Organization and Technology: The Hidden Engine of PCC

This is the critical point that is often ignored and where many humanization projects fail. You cannot do PCC if the staff is overwhelmed with bureaucracy. If an aide spends 20% of their time filling out papers, registering postural changes by hand, or running to the nursing station to see which light has turned on, they do not have time to sit and listen to a resident. Lack of time is the number one excuse for not applying PCC.

Here is where ISECO’s vision transforms management to make the model viable:

  • Digitalization at the point of care: By recording care in the room itself using touch devices, hours of paperwork and travel are saved.
  • Systems Integration (Interoperability): Imagine a center where the fire system, wander control, and room calls work separately. It is management chaos. The interoperability offered by ISECO unifies everything into a single platform. Fewer devices, fewer distractions, more focus on the person.
  • Data to personalize: How do we know if the model works? Thanks to traceability. Data tells us how long we take to attend or what the resident’s sleep patterns are. Without data, PCC is just intuition; with technology, it is science applied to wellbeing.

Benefits of implementing the PCC model

Betting on Person-Centered Care in residences is not just a question of ethics or corporate image. It has a direct return on the center’s operations and economics that convinces any manager.
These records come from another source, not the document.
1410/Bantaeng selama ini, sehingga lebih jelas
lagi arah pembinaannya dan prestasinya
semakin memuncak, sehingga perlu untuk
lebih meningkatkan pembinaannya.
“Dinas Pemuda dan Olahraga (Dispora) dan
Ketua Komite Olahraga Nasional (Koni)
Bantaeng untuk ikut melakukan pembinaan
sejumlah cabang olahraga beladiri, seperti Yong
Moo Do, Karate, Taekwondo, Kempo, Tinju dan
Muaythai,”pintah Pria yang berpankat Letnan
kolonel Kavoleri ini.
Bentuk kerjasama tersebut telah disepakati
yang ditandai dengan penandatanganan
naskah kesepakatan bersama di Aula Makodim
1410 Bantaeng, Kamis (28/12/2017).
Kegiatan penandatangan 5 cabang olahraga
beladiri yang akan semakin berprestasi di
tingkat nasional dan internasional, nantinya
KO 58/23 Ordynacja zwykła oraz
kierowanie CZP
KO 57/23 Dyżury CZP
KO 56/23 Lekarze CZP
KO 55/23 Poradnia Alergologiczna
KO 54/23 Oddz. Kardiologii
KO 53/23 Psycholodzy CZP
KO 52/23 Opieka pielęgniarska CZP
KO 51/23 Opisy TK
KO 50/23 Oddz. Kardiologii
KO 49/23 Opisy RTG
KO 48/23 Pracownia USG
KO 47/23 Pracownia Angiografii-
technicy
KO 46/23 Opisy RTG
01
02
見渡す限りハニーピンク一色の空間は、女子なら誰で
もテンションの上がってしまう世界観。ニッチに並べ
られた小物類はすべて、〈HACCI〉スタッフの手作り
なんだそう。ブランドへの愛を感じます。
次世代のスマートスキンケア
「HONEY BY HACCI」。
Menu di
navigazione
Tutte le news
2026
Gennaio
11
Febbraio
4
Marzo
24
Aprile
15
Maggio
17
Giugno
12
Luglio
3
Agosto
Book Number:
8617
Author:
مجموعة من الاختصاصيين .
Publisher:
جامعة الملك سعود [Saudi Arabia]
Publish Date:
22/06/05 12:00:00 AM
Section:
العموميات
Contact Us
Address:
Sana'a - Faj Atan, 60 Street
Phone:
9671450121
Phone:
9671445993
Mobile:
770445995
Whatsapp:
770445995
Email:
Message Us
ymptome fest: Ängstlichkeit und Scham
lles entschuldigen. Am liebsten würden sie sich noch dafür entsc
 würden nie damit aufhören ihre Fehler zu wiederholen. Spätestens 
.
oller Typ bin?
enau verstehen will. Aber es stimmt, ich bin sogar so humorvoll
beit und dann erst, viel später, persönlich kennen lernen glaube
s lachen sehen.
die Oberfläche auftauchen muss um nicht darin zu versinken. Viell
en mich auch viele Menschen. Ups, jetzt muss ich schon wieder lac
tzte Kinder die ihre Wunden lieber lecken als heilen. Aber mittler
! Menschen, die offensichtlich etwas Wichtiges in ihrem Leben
For the resident, the clinical impact is measurable. By feeling listened to and living in a less hostile environment (more home-like), they present fewer behavioral alterations. The key data point is that centers that rigorously apply PCC manage to significantly reduce the use of chemical restraints (psychotropic drugs) and physical restraints. Bed presence sensor technology allows bed rails to be replaced by intelligent supervision, avoiding uncontrolled movements without tying the person down.
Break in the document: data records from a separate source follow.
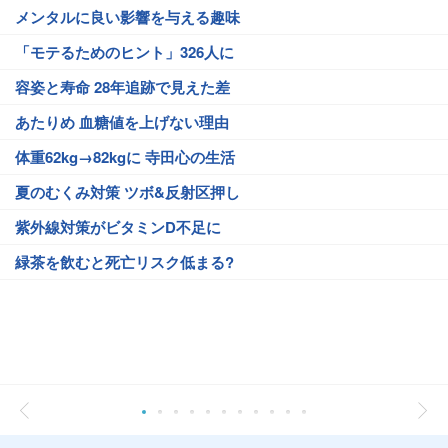
メンタルに良い影響を与える趣味
「モテるためのヒント」326人に
容姿と寿命 28年追跡で見えた差
あたりめ 血糖値を上げない理由
体重62kg→82kgに 寺田心の生活
夏のむくみ対策 ツボ&反射区押し
紫外線対策がビタミンD不足に
緑茶を飲むと死亡リスク低まる?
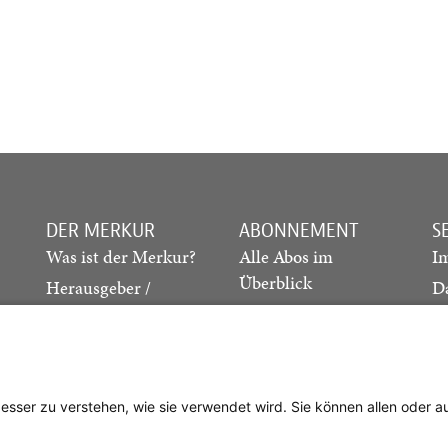
DER MERKUR
ABONNEMENT
S
Was ist der Merkur?
Alle Abos im
I
Überblick
Herausgeber /
D
Redaktion
Print-Abo
M
.
Verlag
Digital-Abo
K
Probe-Abo
Studierenden-Abo
besser zu verstehen, wie sie verwendet wird. Sie können allen oder 
Abo kündigen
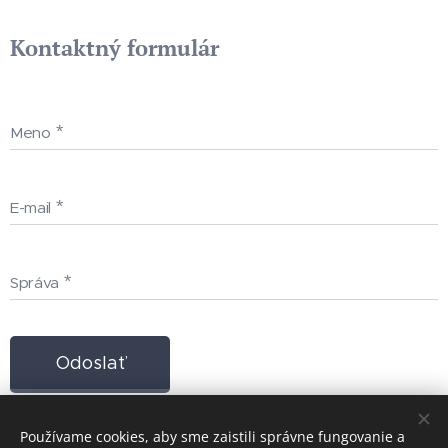
Kontaktný formulár
Meno
E-mail
Správa
Odoslať
Používame cookies, aby sme zaistili správne fungovanie a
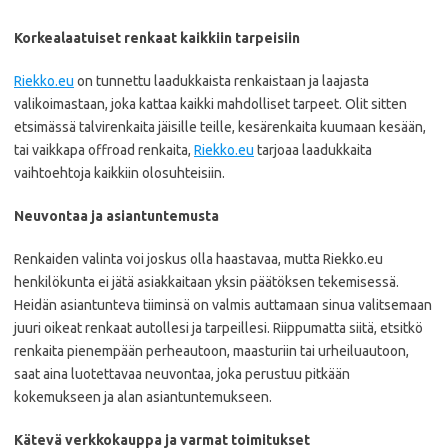
Korkealaatuiset renkaat kaikkiin tarpeisiin
Riekko.eu
on tunnettu laadukkaista renkaistaan ja laajasta
valikoimastaan, joka kattaa kaikki mahdolliset tarpeet. Olit sitten
etsimässä talvirenkaita jäisille teille, kesärenkaita kuumaan kesään,
tai vaikkapa offroad renkaita,
Riekko.eu
tarjoaa laadukkaita
vaihtoehtoja kaikkiin olosuhteisiin.
Neuvontaa ja asiantuntemusta
Renkaiden valinta voi joskus olla haastavaa, mutta Riekko.eu
henkilökunta ei jätä asiakkaitaan yksin päätöksen tekemisessä.
Heidän asiantunteva tiiminsä on valmis auttamaan sinua valitsemaan
juuri oikeat renkaat autollesi ja tarpeillesi. Riippumatta siitä, etsitkö
renkaita pienempään perheautoon, maasturiin tai urheiluautoon,
saat aina luotettavaa neuvontaa, joka perustuu pitkään
kokemukseen ja alan asiantuntemukseen.
Kätevä verkkokauppa ja varmat toimitukset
For the professional, it means the end of “Burnout.” Staff turnover is the sector’s great headache. Working on a care “assembly line” burns people out. However, the PCC model returns the vocational sense to the work. The professional feels more valued, has more autonomy, and establishes real emotional bonds. Furthermore, having technological tools that work (that do not give false alarms and simplify work) reduces technical stress. An employee with the right tools is an employee who stays.

Finally, for the family and the center’s reputation, it is the definitive difference. Today’s families are demanding; they seek transparency and humane treatment. When a family perceives that the center knows their parent’s tastes, respects them, and has advanced technology to protect them without invading them, trust skyrockets. PCC is, today, the best loyalty tool for a care home.
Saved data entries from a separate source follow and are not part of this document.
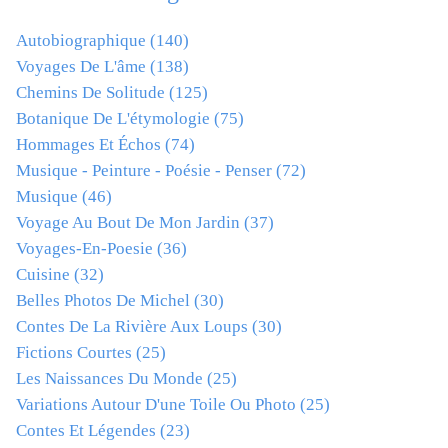
Autobiographique
(140)
Voyages De L'âme
(138)
Chemins De Solitude
(125)
Botanique De L'étymologie
(75)
Hommages Et Échos
(74)
Musique - Peinture - Poésie - Penser
(72)
Musique
(46)
Voyage Au Bout De Mon Jardin
(37)
Voyages-En-Poesie
(36)
Cuisine
(32)
Belles Photos De Michel
(30)
Contes De La Rivière Aux Loups
(30)
Fictions Courtes
(25)
Les Naissances Du Monde
(25)
Variations Autour D'une Toile Ou Photo
(25)
Contes Et Légendes
(23)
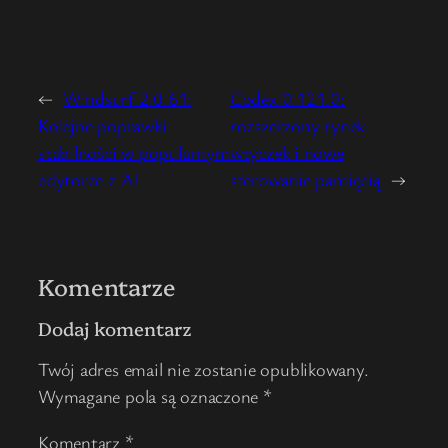
←
Windsurf 2.0.61:
Codex 0.121.0:
Kolejne poprawki
rozszerzony rynek
stabilności w popularnym
wtyczek i nowe
edytorze z AI
sterowanie pamięcią
→
Komentarze
Dodaj komentarz
Twój adres email nie zostanie opublikowany.
Wymagane pola są oznaczone
*
Komentarz
*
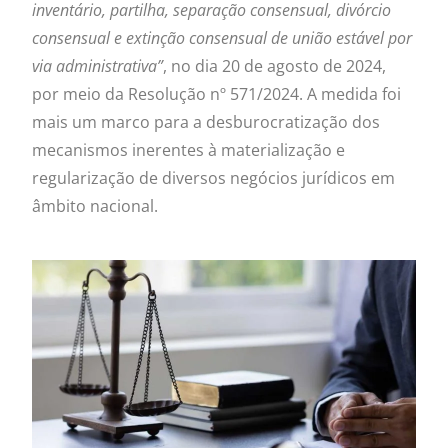
invent
á
rio, partilha, separa
çã
o consensual, div
ó
rcio
consensual e extin
çã
o consensual de uni
ã
o est
á
vel por
via administrativa
”
, no dia 20 de agosto de 2024,
por meio da Resolução nº 571/2024. A medida foi
mais um marco para a desburocratização dos
mecanismos inerentes à materialização e
regularização de diversos negócios jurídicos em
âmbito nacional.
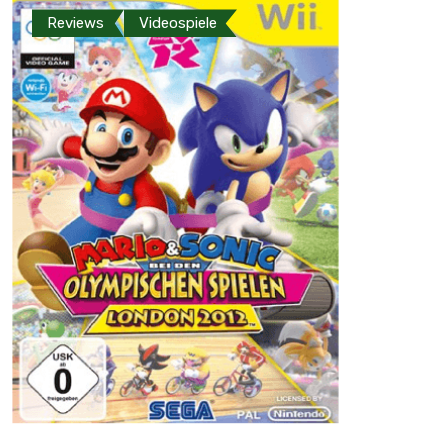
Reviews
Videospiele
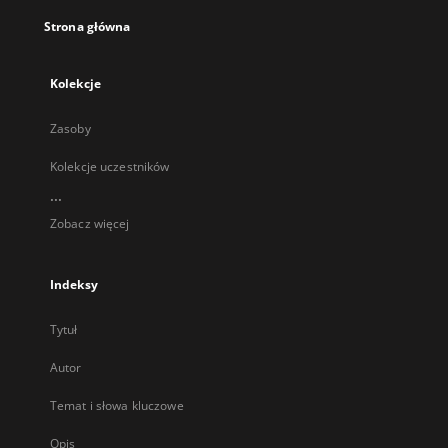
Strona główna
Kolekcje
Zasoby
Kolekcje uczestników
...
Zobacz więcej
Indeksy
Tytuł
Autor
Temat i słowa kluczowe
Opis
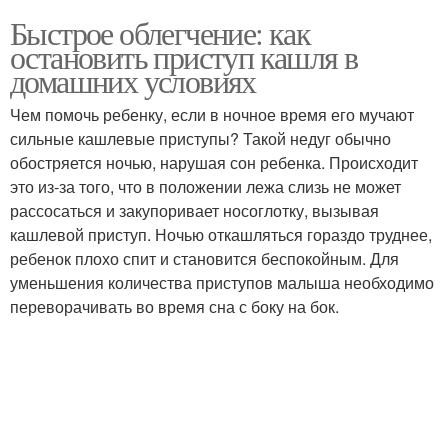
Быстрое облегчение: как
остановить приступ кашля в
домашних условиях
Чем помочь ребенку, если в ночное время его мучают
сильные кашлевые приступы? Такой недуг обычно
обостряется ночью, нарушая сон ребенка. Происходит
это из-за того, что в положении лежа слизь не может
рассосаться и закупоривает носоглотку, вызывая
кашлевой приступ. Ночью откашляться гораздо труднее,
ребенок плохо спит и становится беспокойным. Для
уменьшения количества приступов малыша необходимо
переворачивать во время сна с боку на бок.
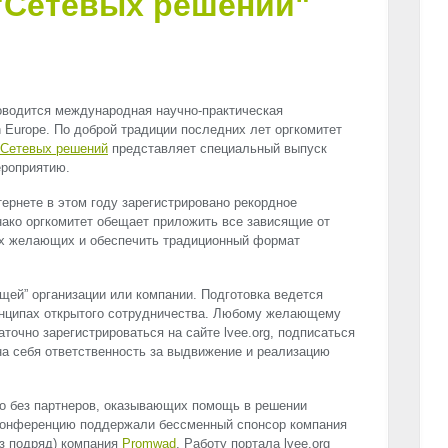
"Сетевых решений"
оводится международная научно-практическая
n Europe. По доброй традиции последних лет оргкомитет
Сетевых решений
представляет специальный выпуск
роприятию.
тернете в этом году зарегистрировано рекордное
нако оргкомитет обещает приложить все зависящие от
сех желающих и обеспечить традиционный формат
щей” организации или компании. Подготовка ведется
инципах открытого сотрудничества. Любому желающему
точно зарегистрироваться на сайте lvee.org, подписаться
на себя ответственность за выдвижение и реализацию
о без партнеров, оказывающих помощь в решении
 конференцию поддержали бессменный спонсор компания
раз подряд) компания
Promwad
. Работу портала lvee.org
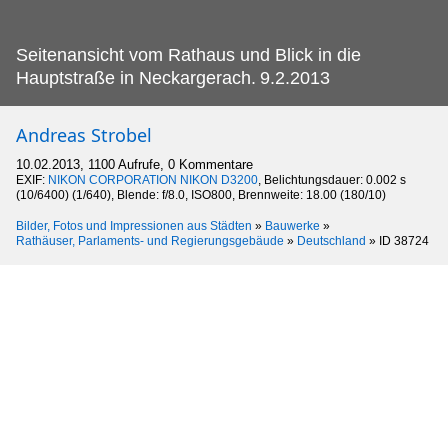
Seitenansicht vom Rathaus und Blick in die
Hauptstraße in Neckargerach.
9.2.2013
Andreas Strobel
10.02.2013, 1100 Aufrufe, 0 Kommentare
EXIF:
NIKON CORPORATION NIKON D3200
, Belichtungsdauer: 0.002 s
(10/6400) (1/640), Blende: f/8.0, ISO800, Brennweite: 18.00 (180/10)
Bilder, Fotos und Impressionen aus Städten
»
Bauwerke
»
Rathäuser, Parlaments- und Regierungsgebäude
»
Deutschland
»
ID 38724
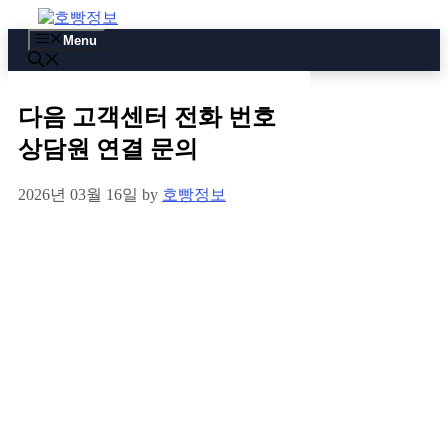
Skip
to
Menu
content
다음 고객센터 전화 번호
상담원 연결 문의
2026년 03월 16일
by
호빵정보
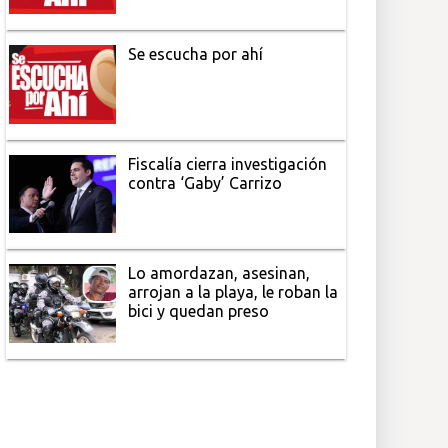
Se escucha por ahí
Fiscalía cierra investigación
contra ‘Gaby’ Carrizo
Lo amordazan, asesinan,
arrojan a la playa, le roban la
bici y quedan preso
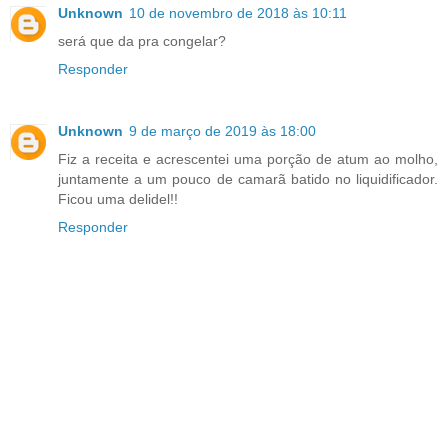
Unknown
10 de novembro de 2018 às 10:11
será que da pra congelar?
Responder
Unknown
9 de março de 2019 às 18:00
Fiz a receita e acrescentei uma porção de atum ao molho,
juntamente a um pouco de camarã batido no liquidificador.
Ficou uma delidel!!
Responder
Challenges and near future: Towards the intelligent and restraint-free center

Looking toward the future, person-centered care will inevitably converge with two unstoppable trends: the Zero Restraints goal and data intelligence.

Regulations and ethics are pushing towards the total elimination of physical restraints. It is no longer acceptable to tie someone up “so they don’t fall.” The challenge is, how do we guarantee safety? The answer is ISECO’s technology: localization systems, bed sensors that alert before the resident puts a foot on the floor, and intelligent access control.

Furthermore, the future lies in anticipation thanks to traceability. Integrated systems will allow the detection of changes in life patterns (today they walked less, slept worse) which may indicate the onset of a crisis. This will allow for preventive personalization, taking PCC to a new level of excellence.

Person-Centered Care is not just another option on the service menu; it is the only viable path to dignify the care sector. Transforming a care home into a true home requires courage, leadership, and, above all, the right tools.

At ISECO, we understand that technology is not the end, but the means. Our mission is to create an invisible and robust infrastructure that organizes complexity, secures the environment, and eliminates bureaucracy. Because only when technology takes care of processes efficiently, can professionals focus on the people.